» WHAT YOU SHOULD DO
One part of the entries below is wanted: the lines from the one containing "Заборная доска Palisad 3D Венге ДПК 140х12х3000мм" through the one containing "Lịch công tác Lãnh đạo Viện tuần 16/7". Write those out exactly and nothing else.

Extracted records
>>

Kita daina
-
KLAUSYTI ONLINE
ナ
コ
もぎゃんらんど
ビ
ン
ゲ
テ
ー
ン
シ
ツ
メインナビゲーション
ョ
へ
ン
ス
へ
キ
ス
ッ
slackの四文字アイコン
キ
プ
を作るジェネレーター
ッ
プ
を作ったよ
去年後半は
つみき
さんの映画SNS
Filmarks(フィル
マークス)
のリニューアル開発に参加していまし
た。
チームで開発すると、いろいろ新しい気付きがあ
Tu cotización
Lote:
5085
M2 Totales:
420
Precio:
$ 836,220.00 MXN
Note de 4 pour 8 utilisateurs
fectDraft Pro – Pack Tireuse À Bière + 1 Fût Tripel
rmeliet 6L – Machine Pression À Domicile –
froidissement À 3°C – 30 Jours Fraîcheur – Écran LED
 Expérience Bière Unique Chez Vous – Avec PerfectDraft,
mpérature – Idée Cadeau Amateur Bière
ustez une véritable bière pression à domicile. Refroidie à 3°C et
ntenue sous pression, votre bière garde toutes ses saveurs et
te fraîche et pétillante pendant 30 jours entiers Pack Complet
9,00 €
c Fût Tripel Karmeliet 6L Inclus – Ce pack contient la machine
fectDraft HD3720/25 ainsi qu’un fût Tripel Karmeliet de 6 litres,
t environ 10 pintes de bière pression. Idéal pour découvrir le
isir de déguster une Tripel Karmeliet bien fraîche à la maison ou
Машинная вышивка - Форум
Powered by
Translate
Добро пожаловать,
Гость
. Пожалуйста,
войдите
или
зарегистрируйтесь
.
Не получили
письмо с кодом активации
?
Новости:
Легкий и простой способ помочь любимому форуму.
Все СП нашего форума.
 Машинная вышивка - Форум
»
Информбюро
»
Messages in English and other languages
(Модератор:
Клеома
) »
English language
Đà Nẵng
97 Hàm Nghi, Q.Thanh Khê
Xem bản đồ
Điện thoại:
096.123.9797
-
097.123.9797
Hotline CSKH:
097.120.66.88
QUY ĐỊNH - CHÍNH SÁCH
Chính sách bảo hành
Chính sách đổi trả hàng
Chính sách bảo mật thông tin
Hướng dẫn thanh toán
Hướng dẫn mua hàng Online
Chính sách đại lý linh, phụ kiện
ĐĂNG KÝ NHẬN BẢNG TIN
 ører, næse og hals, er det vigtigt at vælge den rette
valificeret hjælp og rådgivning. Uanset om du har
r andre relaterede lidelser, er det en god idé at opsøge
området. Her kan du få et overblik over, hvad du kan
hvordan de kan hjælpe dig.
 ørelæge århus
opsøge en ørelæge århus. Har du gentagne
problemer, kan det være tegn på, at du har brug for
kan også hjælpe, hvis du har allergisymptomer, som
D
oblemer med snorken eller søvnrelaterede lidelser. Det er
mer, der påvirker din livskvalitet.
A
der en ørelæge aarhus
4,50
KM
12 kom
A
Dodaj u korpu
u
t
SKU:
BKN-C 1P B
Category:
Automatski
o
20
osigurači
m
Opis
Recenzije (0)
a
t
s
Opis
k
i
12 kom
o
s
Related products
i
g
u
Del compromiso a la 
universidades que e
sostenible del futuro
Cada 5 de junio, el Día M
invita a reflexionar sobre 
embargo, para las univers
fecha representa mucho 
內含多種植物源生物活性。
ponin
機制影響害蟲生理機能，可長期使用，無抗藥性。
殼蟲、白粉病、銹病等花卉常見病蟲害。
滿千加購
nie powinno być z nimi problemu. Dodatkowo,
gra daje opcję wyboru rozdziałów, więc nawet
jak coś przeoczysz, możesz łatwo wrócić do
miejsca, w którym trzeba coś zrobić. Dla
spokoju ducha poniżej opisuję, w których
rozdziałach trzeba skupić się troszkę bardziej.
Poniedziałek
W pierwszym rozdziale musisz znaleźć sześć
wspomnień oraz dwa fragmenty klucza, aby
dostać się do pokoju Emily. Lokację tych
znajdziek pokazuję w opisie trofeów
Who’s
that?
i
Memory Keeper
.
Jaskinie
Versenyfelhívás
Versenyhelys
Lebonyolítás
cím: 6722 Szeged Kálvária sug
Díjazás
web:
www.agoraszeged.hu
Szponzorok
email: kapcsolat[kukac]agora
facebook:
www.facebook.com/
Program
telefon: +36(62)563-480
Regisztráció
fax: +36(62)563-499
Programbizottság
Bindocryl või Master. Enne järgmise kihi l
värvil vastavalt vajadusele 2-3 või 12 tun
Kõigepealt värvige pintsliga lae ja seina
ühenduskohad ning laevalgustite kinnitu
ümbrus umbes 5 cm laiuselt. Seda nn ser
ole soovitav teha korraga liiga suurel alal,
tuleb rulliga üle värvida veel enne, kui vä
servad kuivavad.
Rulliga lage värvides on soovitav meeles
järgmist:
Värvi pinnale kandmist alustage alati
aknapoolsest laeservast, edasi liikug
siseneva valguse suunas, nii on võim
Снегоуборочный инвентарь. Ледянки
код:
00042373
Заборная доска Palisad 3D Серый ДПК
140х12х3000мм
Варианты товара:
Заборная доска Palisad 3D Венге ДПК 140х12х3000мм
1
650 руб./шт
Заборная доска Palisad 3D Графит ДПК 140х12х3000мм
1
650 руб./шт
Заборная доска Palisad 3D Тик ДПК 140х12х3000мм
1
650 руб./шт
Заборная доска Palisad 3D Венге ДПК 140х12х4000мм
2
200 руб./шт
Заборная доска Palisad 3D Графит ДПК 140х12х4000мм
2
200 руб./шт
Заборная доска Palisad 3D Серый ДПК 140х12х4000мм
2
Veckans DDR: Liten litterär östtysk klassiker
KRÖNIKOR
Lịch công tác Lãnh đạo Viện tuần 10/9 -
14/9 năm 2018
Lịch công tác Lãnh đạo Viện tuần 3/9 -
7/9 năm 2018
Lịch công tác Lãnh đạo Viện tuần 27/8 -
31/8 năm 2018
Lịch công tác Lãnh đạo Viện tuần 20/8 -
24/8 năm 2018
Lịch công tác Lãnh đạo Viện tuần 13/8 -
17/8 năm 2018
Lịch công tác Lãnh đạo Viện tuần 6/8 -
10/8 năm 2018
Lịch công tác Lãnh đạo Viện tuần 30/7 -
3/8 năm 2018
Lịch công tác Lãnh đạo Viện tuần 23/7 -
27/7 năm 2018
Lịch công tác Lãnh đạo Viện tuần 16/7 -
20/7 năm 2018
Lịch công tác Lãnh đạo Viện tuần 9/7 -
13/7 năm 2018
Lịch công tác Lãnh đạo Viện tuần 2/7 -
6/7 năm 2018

<<

» OUTPUT FOR THIS TASK
Заборная доска Palisad 3D Венге ДПК 140х12х3000мм
1
650 руб./шт
Заборная доска Palisad 3D Графит ДПК 140х12х3000мм
1
650 руб./шт
Заборная доска Palisad 3D Тик ДПК 140х12х3000мм
1
650 руб./шт
Заборная доска Palisad 3D Венге ДПК 140х12х4000мм
2
200 руб./шт
Заборная доска Palisad 3D Графит ДПК 140х12х4000мм
2
200 руб./шт
Заборная доска Palisad 3D Серый ДПК 140х12х4000мм
2
Veckans DDR: Liten litterär östtysk klassiker
KRÖNIKOR
Lịch công tác Lãnh đạo Viện tuần 10/9 -
14/9 năm 2018
Lịch công tác Lãnh đạo Viện tuần 3/9 -
7/9 năm 2018
Lịch công tác Lãnh đạo Viện tuần 27/8 -
31/8 năm 2018
Lịch công tác Lãnh đạo Viện tuần 20/8 -
24/8 năm 2018
Lịch công tác Lãnh đạo Viện tuần 13/8 -
17/8 năm 2018
Lịch công tác Lãnh đạo Viện tuần 6/8 -
10/8 năm 2018
Lịch công tác Lãnh đạo Viện tuần 30/7 -
3/8 năm 2018
Lịch công tác Lãnh đạo Viện tuần 23/7 -
27/7 năm 2018
Lịch công tác Lãnh đạo Viện tuần 16/7 -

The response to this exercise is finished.